Submitted to: Society for Range Management Meeting Abstracts
Publication Type: Abstract Only
Publication Acceptance Date: 12/10/2007
Publication Date: 2/18/2008
Citation: Polley, H.W., Fay, P.A. 2008. Change is in the air: impacts of the historical and predicted increase in atmospheric CO2 on pasture and prairie. In: Proceedings of the Society for Range Management, January 26-31, 2008, Louisville, Kentucky. 2008 CDROM.

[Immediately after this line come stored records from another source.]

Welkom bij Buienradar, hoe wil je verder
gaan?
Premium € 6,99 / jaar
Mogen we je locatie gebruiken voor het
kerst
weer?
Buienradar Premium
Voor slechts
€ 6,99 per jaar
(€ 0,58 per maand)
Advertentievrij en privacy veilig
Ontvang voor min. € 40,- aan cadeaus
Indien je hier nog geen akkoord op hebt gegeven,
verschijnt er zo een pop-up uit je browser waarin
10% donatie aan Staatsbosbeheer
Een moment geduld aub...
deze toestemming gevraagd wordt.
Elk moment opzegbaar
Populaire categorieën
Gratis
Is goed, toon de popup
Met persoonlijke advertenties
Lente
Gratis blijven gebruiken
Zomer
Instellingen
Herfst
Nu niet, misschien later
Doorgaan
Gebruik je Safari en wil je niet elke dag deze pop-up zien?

Technical Abstract: The concentration of carbon dioxide (CO2) gas in the atmosphere has increased by almost 40% since the beginning of the Industrial Revolution and is predicted to reach double the pre-Industrial concentration within 50 years. By stimulating leaf photosynthesis and reducing stomatal conductance to water, CO2 enrichment should increase growth of forage plants. But, rising CO2 also may alter the competitive balance between forage and non-forage species and reduce forage quality. We use results from two CO2 experiments in central Texas, the first on pasture dominated by an introduced C4 grass and the second on plots planted to tallgrass prairie species, to compare the responses of pasture and prairie plants to CO2 at pre-Industrial to elevated concentrations. CO2 enrichment increased aboveground biomass of the dominant pasture grass during the first year of CO2 exposure, but increased production of C4 prairie grasses only on the least fertile of the three soils studied. Benefits of greater grass production were partly offset by a decline in forage quality (tissue N concentration) on both prairie and pasture. CO2 enrichment amplified a shift in pasture vegetation from dominance by grasses to co-dominance between grasses and perennial forbs. By contrast, CO2 enrichment of prairie plants increased biomass of perennial forbs only on the most fertile of three soils. Rising CO2 likely is boosting the productive potential of both native and introduced C4 forage grasses. Benefits of greater forage production may be reduced or even eliminated by a decrease in forage N concentration and by the greater responsiveness of forbs than grasses to CO2, however.